Sudden silence fell. The engines had stopped. The boat was still moving forward under its own momentum. I heard the faint swish of water against the sides, the plangent crying of sea birds, that sad northern sound. Otherwise all was silent. No sounds of traffic, of bells or voices, came from the land. The town of ruins waited in utter silence under the brooding mountains. I thought of long narrow ancient ships, vast collections of loot preserved in barrows, winged helmets, drinking horns, great heavy ornaments of gold and silver, piles of fossilized bones. It looked a place of the past, of the dead.

There was a shout from the bridge. On the jetty a group of sullen-faced men rose out of the ground. They were armed and wore uniform: black padded tunics, belted tight at the waist, high boots, fur caps. The knives in their belts caught the light as they moved. They looked outlandish, even menacing. I heard somebody say they were the warden’s men, which meant nothing; I had not heard of this warden. Their presence surprised me since private armies were forbidden by law. Ropes were thrown; they caught them and made them fast. The gangway crashed down. A slight stir started among the passengers, who picked up luggage, got out passports and papers, began a slow shuffling progress towards a barrier that had been set up.
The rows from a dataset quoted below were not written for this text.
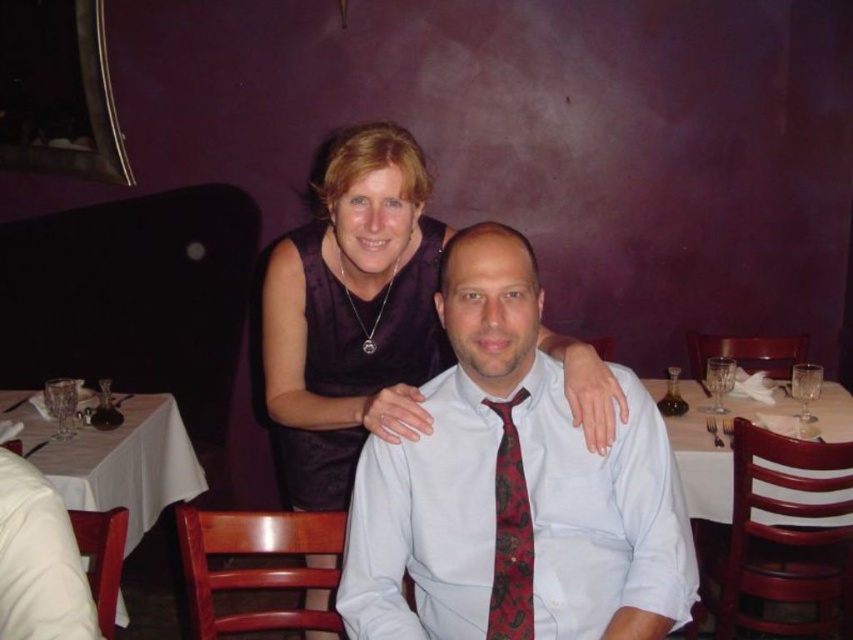 You are a photographer taking a picture of the purple satin dress at center and the white tablecloth at center. Which object should you focus on first if you want to capture both in sharp focus?

The white tablecloth at center is below the purple satin dress at center, so you should focus on the white tablecloth at center first to ensure both objects are in sharp focus. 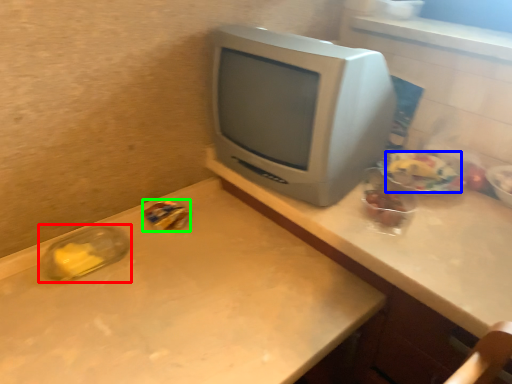 Question: Which is nearer to the glass jar (highlighted by a red box)? food (highlighted by a blue box) or food (highlighted by a green box).

Choices:
 (A) food
 (B) food

Answer: (B) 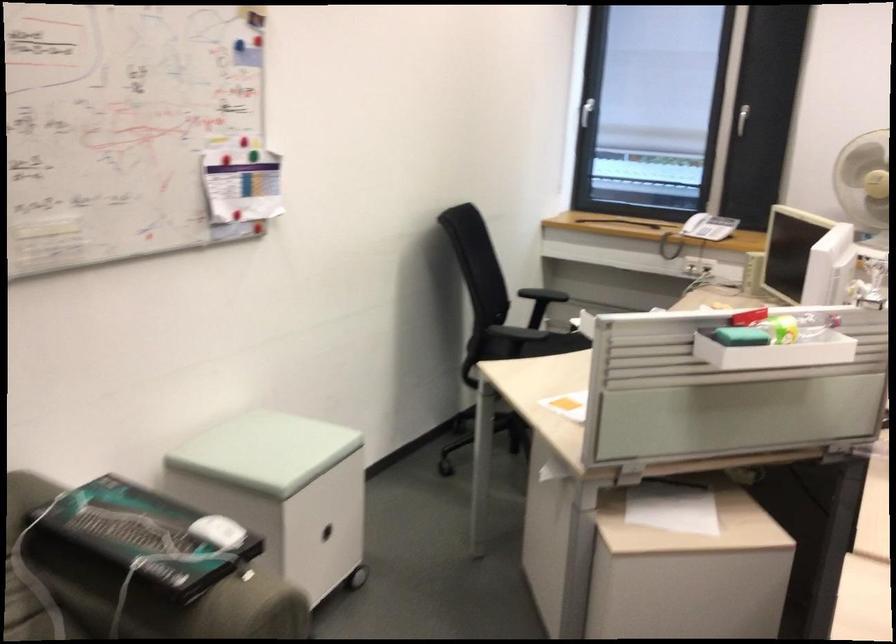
Only the girl in the grey coat did not concern herself with landing, did not change her position. As the others moved forward and she was left isolated, my interest increased, I could not detach my attention from her, kept on watching. What most struck me was her complete stillness. Such a passive attitude, suggesting both resistance and resignation, did not seem entirely normal in a young girl. She could not have been more motionless if she had been tied to the rail, and I thought how easily bonds could be hidden by the voluminous coat.
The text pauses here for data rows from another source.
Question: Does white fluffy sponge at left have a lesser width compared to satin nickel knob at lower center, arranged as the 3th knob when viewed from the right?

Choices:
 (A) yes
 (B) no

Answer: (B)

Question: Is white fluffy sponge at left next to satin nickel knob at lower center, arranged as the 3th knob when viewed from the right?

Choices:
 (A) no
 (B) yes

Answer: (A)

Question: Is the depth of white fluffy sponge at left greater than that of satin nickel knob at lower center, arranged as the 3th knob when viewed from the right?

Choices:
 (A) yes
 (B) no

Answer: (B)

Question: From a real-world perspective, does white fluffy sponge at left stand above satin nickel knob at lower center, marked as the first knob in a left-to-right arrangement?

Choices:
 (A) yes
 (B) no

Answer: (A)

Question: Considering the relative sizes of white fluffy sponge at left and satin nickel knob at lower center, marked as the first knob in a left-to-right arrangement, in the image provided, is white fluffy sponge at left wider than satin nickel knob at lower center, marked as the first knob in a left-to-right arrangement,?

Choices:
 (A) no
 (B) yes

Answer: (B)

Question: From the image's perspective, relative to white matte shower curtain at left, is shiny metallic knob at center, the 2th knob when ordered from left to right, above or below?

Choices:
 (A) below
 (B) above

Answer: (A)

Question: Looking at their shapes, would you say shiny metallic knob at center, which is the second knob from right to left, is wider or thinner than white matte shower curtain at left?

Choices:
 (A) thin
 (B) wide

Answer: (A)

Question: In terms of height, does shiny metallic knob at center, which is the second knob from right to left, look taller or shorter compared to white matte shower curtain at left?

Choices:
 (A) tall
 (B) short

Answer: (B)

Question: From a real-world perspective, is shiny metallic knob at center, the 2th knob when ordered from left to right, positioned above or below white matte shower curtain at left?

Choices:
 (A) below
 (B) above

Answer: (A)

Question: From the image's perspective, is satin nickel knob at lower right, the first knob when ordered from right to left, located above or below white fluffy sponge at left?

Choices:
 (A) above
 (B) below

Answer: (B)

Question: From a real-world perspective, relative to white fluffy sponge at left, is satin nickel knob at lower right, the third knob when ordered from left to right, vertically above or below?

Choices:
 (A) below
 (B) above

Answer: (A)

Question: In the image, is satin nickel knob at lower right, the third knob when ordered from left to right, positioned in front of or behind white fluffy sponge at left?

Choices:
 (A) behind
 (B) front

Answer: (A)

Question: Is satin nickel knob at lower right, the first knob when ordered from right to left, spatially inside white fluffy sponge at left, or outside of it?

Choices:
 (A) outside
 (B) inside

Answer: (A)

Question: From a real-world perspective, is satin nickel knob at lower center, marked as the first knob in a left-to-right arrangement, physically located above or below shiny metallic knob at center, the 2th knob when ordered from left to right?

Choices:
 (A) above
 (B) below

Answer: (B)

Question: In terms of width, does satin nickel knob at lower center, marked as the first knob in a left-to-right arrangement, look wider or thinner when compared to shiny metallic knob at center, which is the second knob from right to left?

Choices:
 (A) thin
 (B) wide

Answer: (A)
A bright strand of glittering blonde hair, almost white, escaped from the hood and blew loose in the wind; I felt a sudden excitement; but reminded myself that many northerners were extremely fair. All the same, my interest now became compelling, I was longing to see her face. She would have to look up towards me before that could happen.
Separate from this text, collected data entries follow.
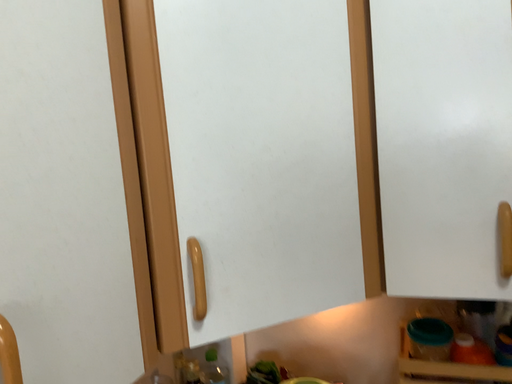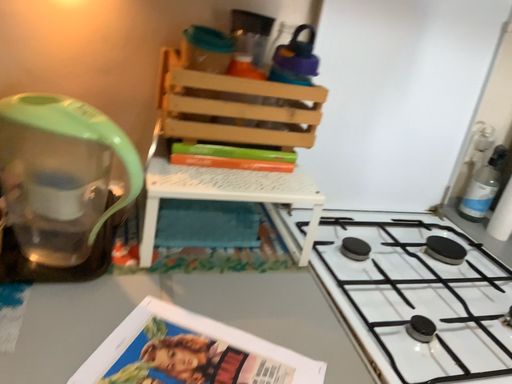 Question: Which way did the camera rotate in the video?

Choices:
 (A) rotated right
 (B) rotated left

Answer: (A) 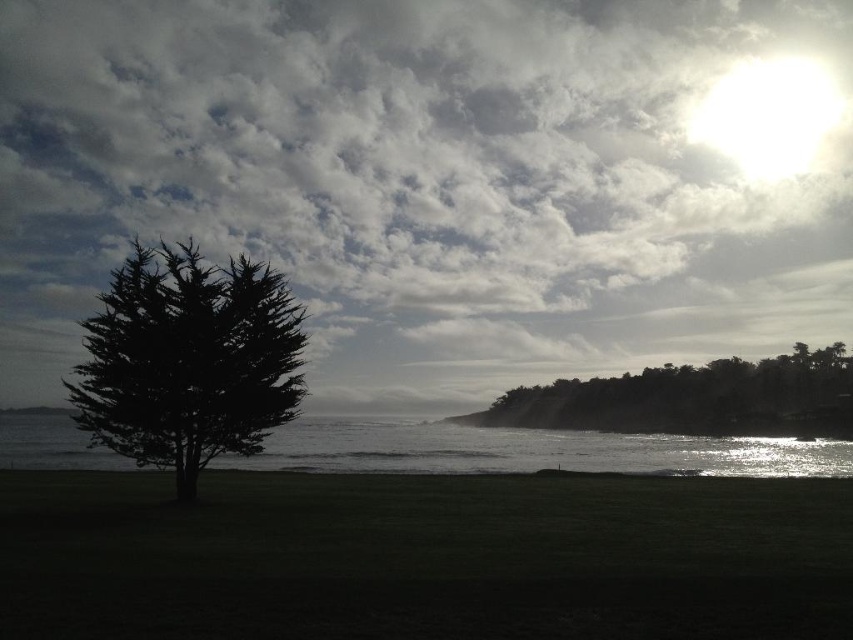 You are a photographer wanting to capture the entire scene in one shot. Given that your camera can only focus on one object at a time, which object between the glistening silver water at center and the dark green textured trees at lower right should you choose to ensure the larger object is in focus?

The glistening silver water at center is larger in size than the dark green textured trees at lower right, so you should focus on the glistening silver water at center to ensure the larger object is in focus.

You are an artist sketching the coastal scene. You want to ensure the black matte tree at left and the dark green textured trees at lower right are proportionally accurate. Based on the scene, which tree should you draw wider in your sketch?

The black matte tree at left should be drawn wider than the dark green textured trees at lower right according to the scene description.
The passengers’ forward movement was interrupted. Men in uniform came aboard and cleared a way through them, demanding room for the warden, shouting peremptory orders. Space was made for a tall man, yellow-haired, handsome in a tough, hawk-hard northern fashion, his height jutting above those near him. His arrogant manner, his total disregard for the feelings of others, made an unpleasant impression. As if he sensed my criticism, he glanced up for a second. His eyes were startling pieces of bright blue ice. I saw that he was making for the girl in the grey coat, the one person who had not seen him. Everyone else was staring. When he called out, ‘Why are you standing there? Have you gone to sleep?’ she swung round as if terribly startled. ‘Hurry up! The car’s waiting.’ He went close and touched her. He was smiling, but I detected a hint of a threat in his voice and behaviour. She hung back, seemed unwilling to go with him. He linked arms with her, apparently friendly, but really forcing her forward against her will, pulling her along with him through the bunched, staring people. She still did not look up, I could not see her expression, but I could imagine his iron grip on her thin wrist. They left the ship before anyone else, and were immediately driven off in a big black car.

I had been standing there as if petrified. Suddenly now I made a decision. It seemed worth taking a chance. Though without having seen her face. … I had no other clue to follow, in any case.

I ran down to the cabin, sent for the purser, told him I had changed my plans. ‘I’m going ashore here.’ He looked at me as though I was out of my mind. ‘Please yourself.’ He shrugged his shoulders indifferently, but could not quite conceal an incipient grin. He had already received his money. Now he would be able to collect a second payment from somebody else for the remainder of the voyage.

I hurriedly threw into my suitcase the few things I had unpacked.